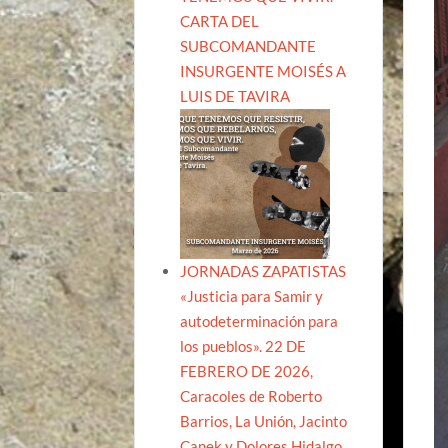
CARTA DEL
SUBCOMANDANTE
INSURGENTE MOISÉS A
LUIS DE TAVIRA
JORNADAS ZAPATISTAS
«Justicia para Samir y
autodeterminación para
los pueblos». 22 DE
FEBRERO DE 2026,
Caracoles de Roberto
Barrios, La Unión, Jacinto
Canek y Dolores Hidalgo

—————

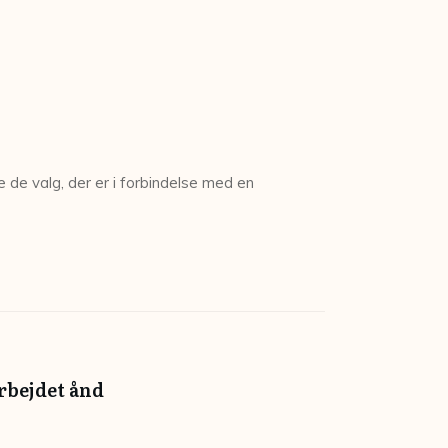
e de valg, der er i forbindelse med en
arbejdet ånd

—————

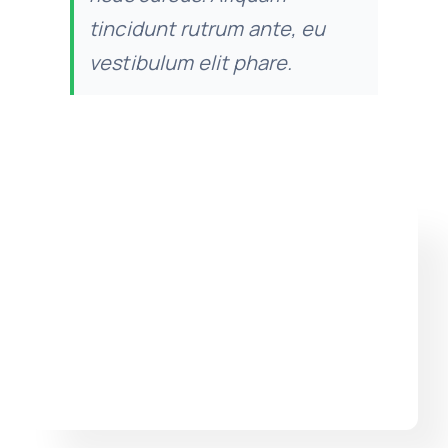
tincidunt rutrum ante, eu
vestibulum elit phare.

—————

Exercise description
Above this instruction are the records; retype exactly the lines from the one containing "LUIS DE TAVIRA" up to and including the one containing "Canek y Dolores Hidalgo".

Task result
LUIS DE TAVIRA
JORNADAS ZAPATISTAS
«Justicia para Samir y
autodeterminación para
los pueblos». 22 DE
FEBRERO DE 2026,
Caracoles de Roberto
Barrios, La Unión, Jacinto
Canek y Dolores Hidalgo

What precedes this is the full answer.